Stock Number: 000697"Mice homozygous for the diabetes spontaneous mutation (Leprdb) become identifiably obese around 3 to 4 weeks of age."

Stock Number: 000697
“Mice homozygous for the diabetes spontaneous mutation (Leprdb) become identifiably obese around 3 to 4 weeks of age.”

In sum, the mice at Jackson Laboratory are simply further along the same trajectory of domestication that we ourselves are on.  If they are a paradigm example of what it means to be domesticated; we are nonetheless following the same path even if we have not received our Stock Numbers yet.  Not surprisingly, there is a wide gulf dividing so-called laboratory mice and their wild counterparts; for example, research results on laboratory mice cannot be reliably extrapolated to apply to field mice.  The former have been too thoroughly manipulated to shed light on the later.  But there is reason to be hopeful and to believe that the project of domestication is never complete, that fissures remain like cracks in concrete.
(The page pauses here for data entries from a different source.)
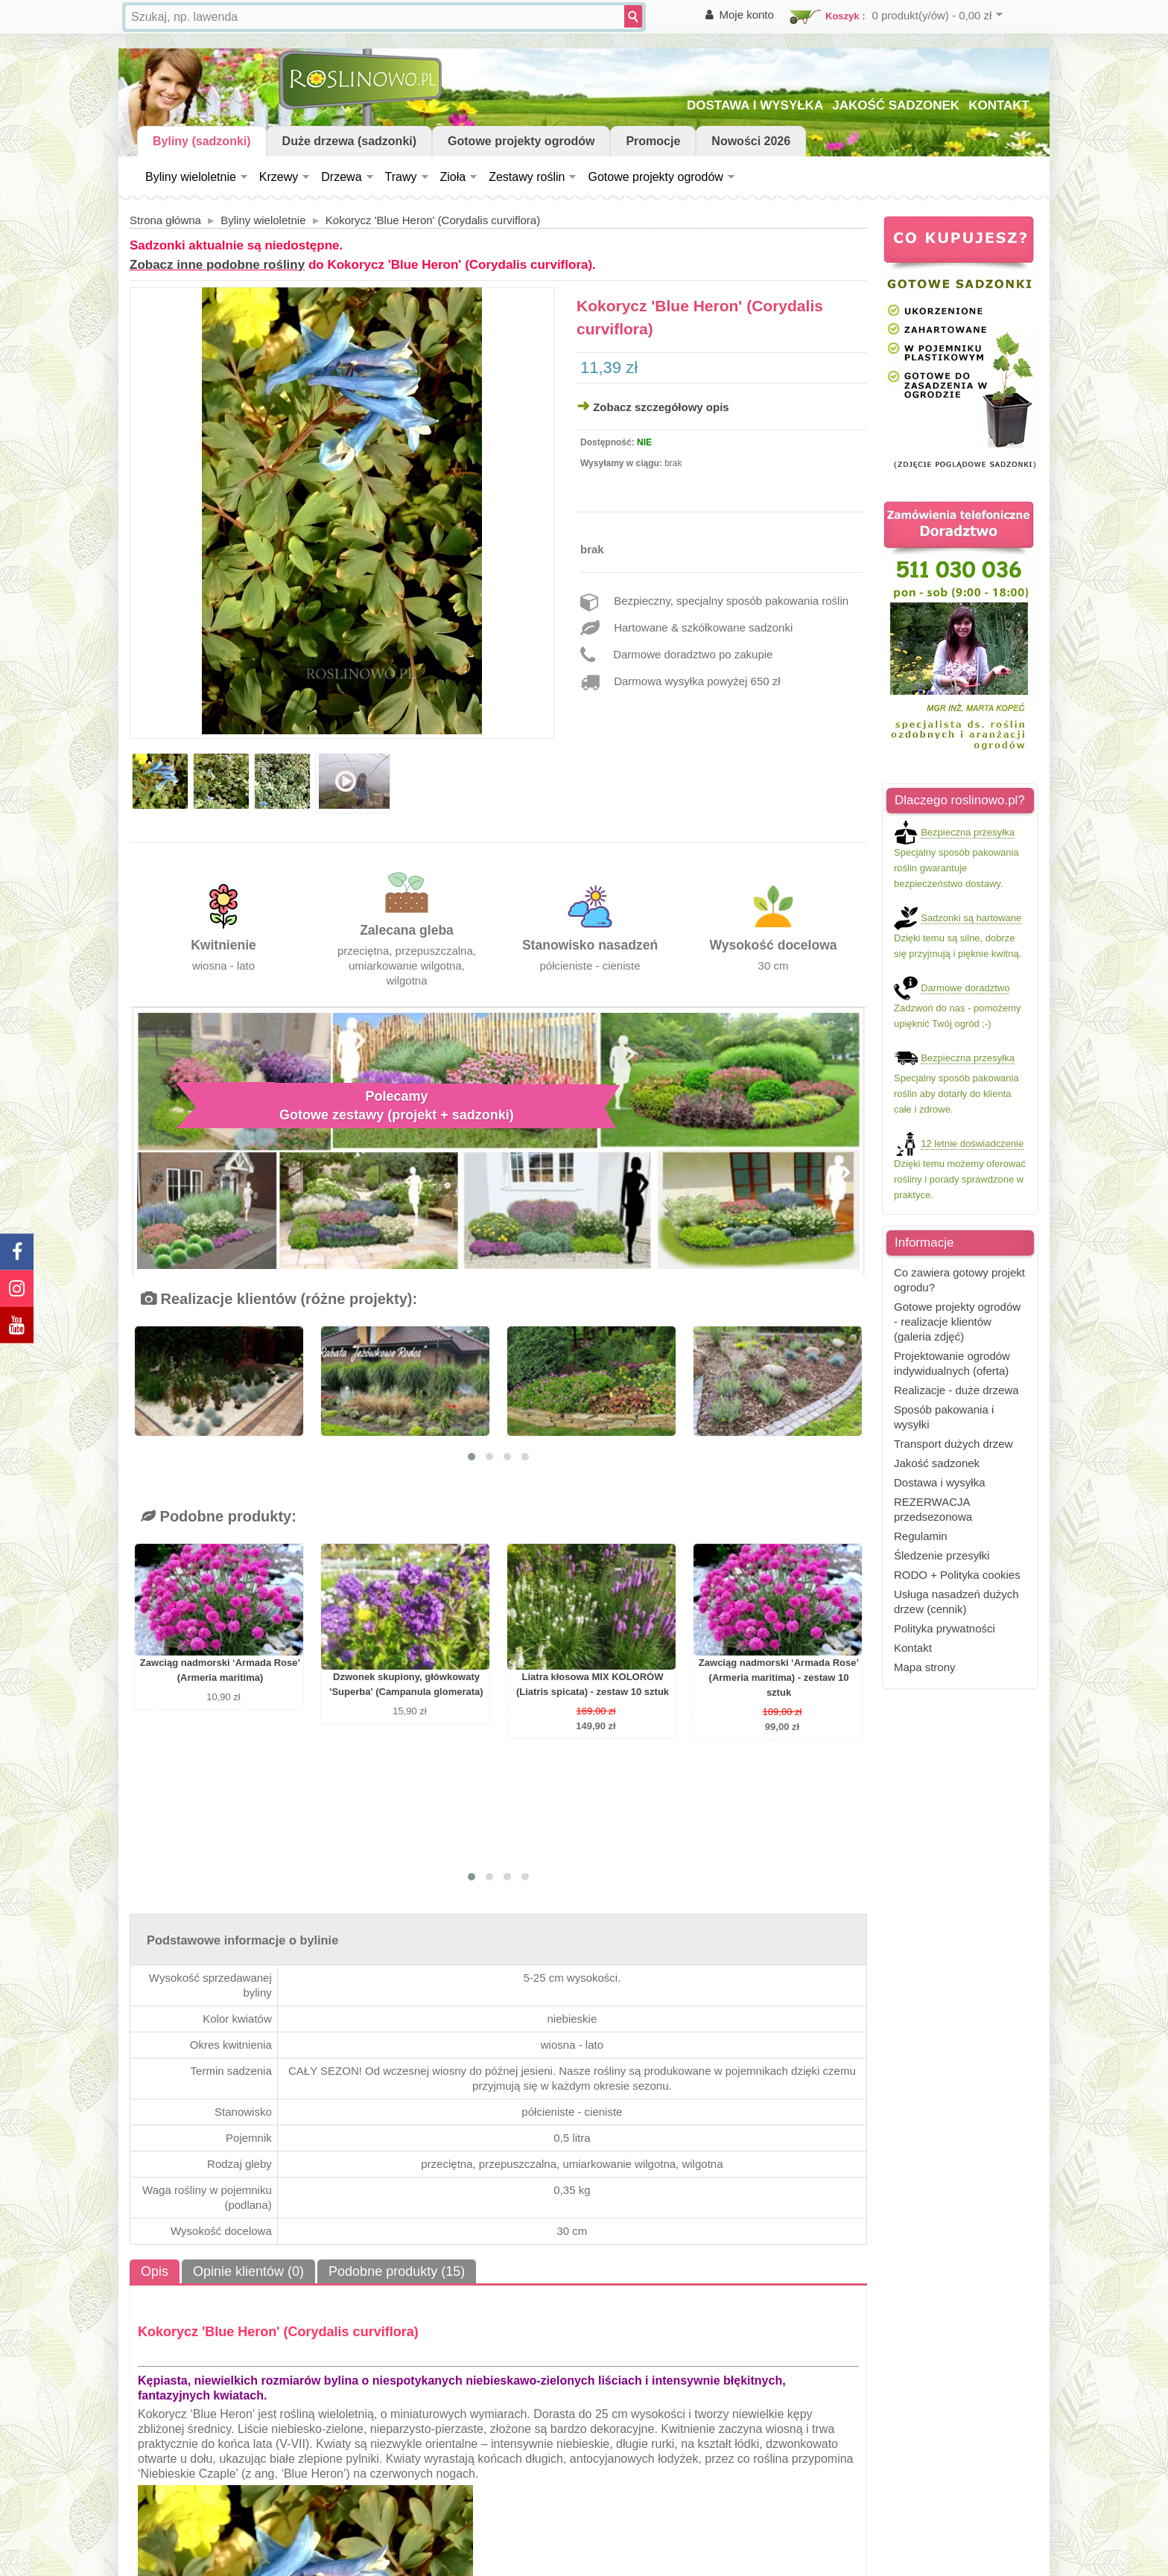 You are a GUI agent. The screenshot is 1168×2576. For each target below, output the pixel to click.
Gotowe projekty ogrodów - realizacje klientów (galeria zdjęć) (957, 1321)
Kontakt (913, 1647)
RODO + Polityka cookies (957, 1574)
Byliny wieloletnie (190, 177)
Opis (154, 2271)
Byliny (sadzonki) (202, 141)
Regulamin (921, 1536)
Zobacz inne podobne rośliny (217, 265)
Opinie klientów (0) (248, 2271)
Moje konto (747, 14)
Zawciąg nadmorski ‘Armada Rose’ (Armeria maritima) (220, 1670)
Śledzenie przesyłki (941, 1555)
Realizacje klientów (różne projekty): (279, 1299)
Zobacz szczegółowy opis (661, 407)
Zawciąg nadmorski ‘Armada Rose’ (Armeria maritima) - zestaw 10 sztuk (779, 1677)
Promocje (653, 141)
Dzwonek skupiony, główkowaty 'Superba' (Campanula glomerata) (406, 1684)
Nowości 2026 (750, 141)
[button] (471, 1456)
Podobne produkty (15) (396, 2271)
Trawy (401, 177)
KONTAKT (998, 105)
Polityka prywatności (944, 1628)
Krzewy (278, 177)
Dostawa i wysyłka (940, 1482)
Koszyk (842, 16)
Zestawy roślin (527, 177)
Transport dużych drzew (953, 1443)
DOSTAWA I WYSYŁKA (755, 105)
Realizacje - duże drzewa (956, 1390)
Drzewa (341, 177)
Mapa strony (925, 1667)
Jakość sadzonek (937, 1463)
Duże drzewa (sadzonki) (349, 141)
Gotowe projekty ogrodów (521, 141)
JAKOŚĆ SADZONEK (895, 105)
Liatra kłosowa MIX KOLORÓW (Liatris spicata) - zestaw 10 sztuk (592, 1684)
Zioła (453, 177) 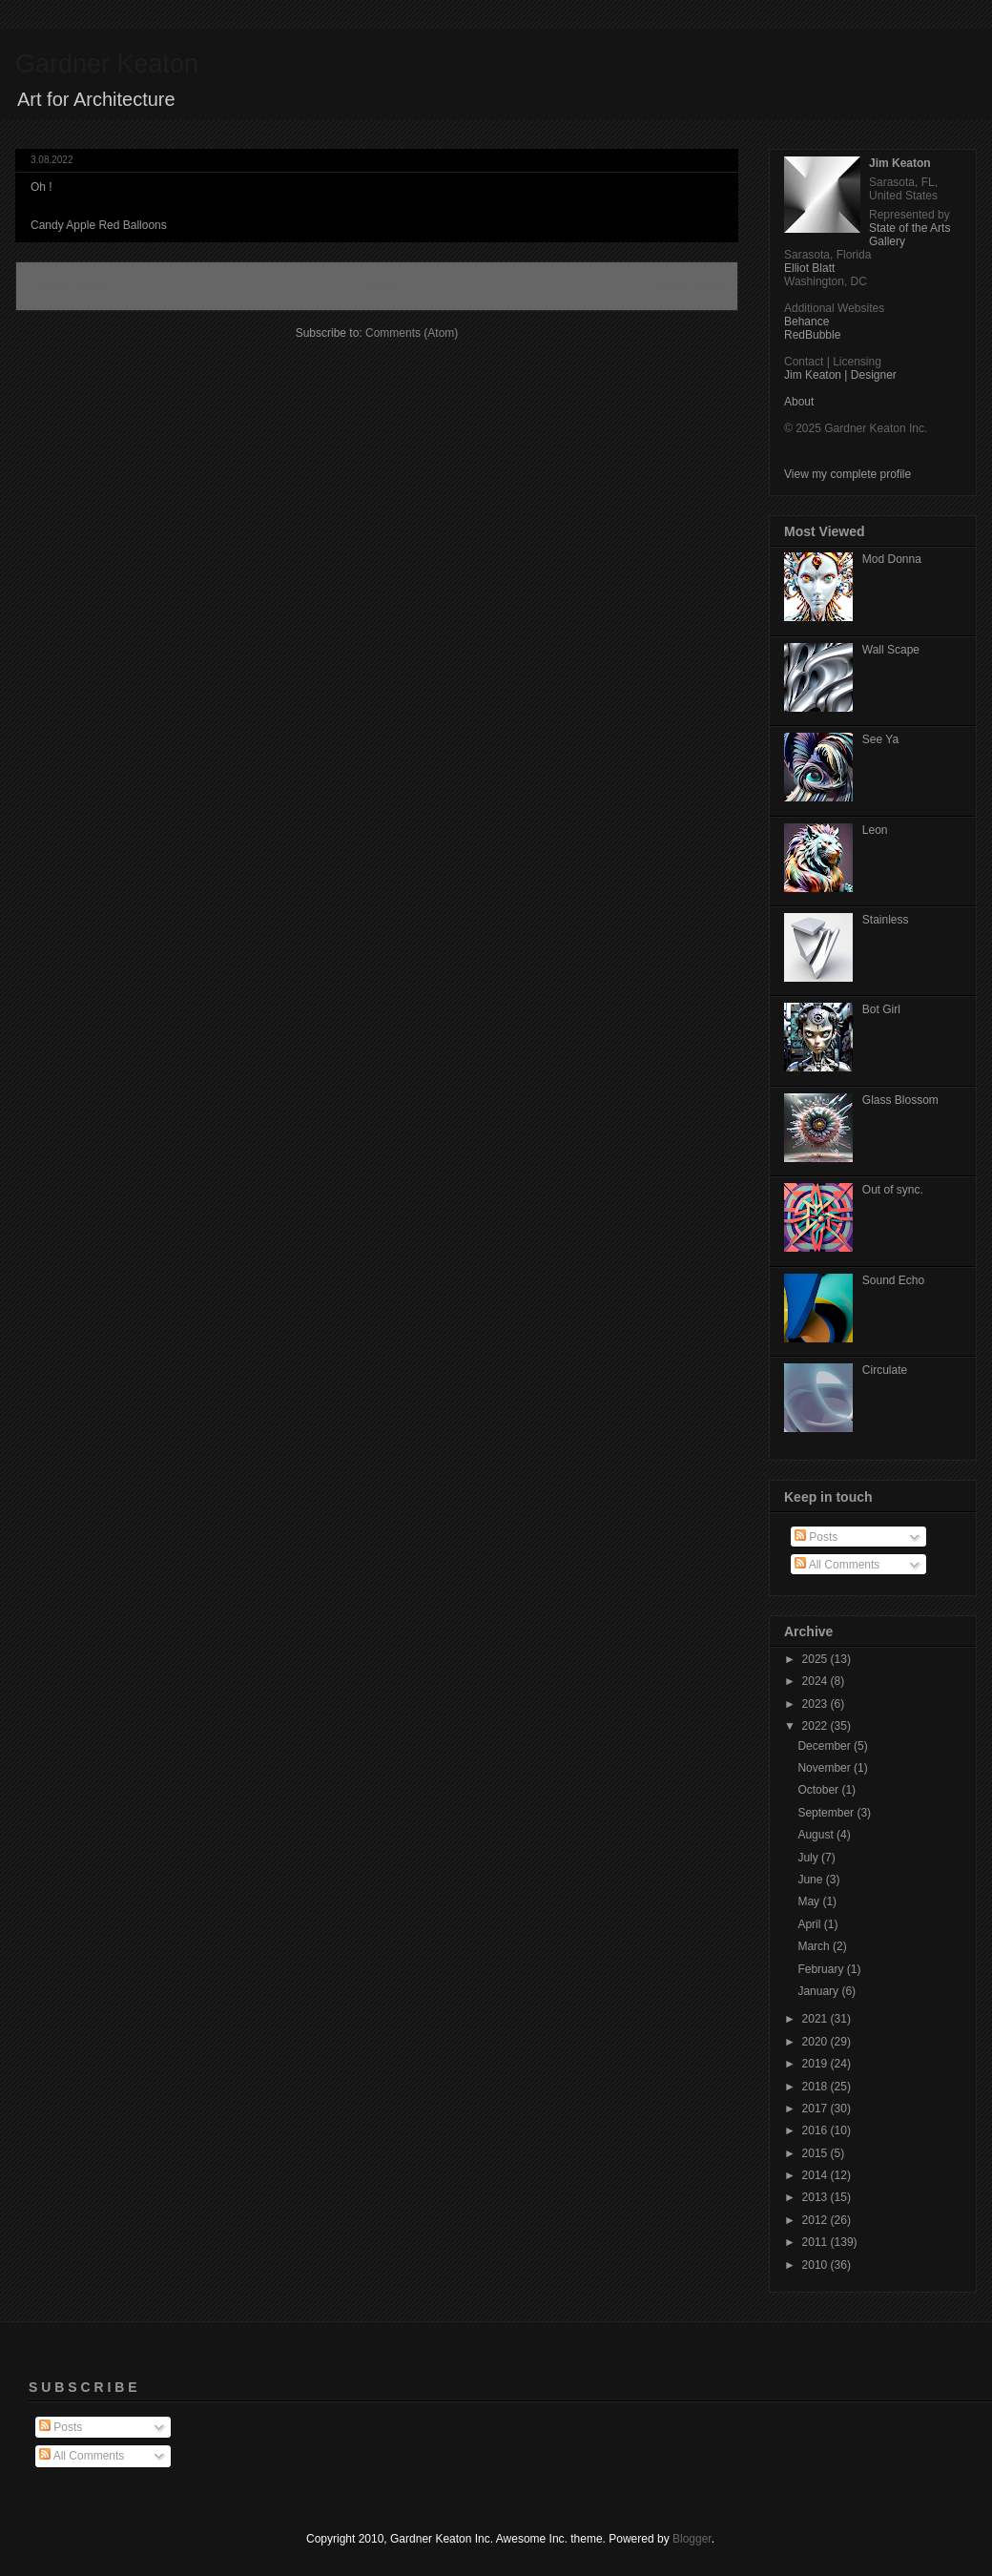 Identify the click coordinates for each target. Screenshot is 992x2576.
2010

In 2003, Manuel Berdoy, an animal behaviorist from Oxford University, released 75 thoroughly domesticated and docile rats into an open field.  The rats who had never previously been outside very quickly began to engage in the wild behavior of their peers, behavior that was suppressed when they were confined to a laboratory.  They developed natural social hierarchies, mapped paths through their new terrain, and found food that was radically different from the pellets that were provided in the cages they left behind.  Berdoy has said that:

“This shows that while we can take the animal from the wild, we have not have taken the wild out of the animal,”

The wild remains in every one of us regardless of how long we have lived in a cage.

002726_lg

Stock Number: 002726
“exhibit a phenotype similar to amyotrophic lateral sclerosis (ALS) in humans; becoming paralyzed in one or more limbs with paralysis due to loss of motor neurons from the spinal cord.”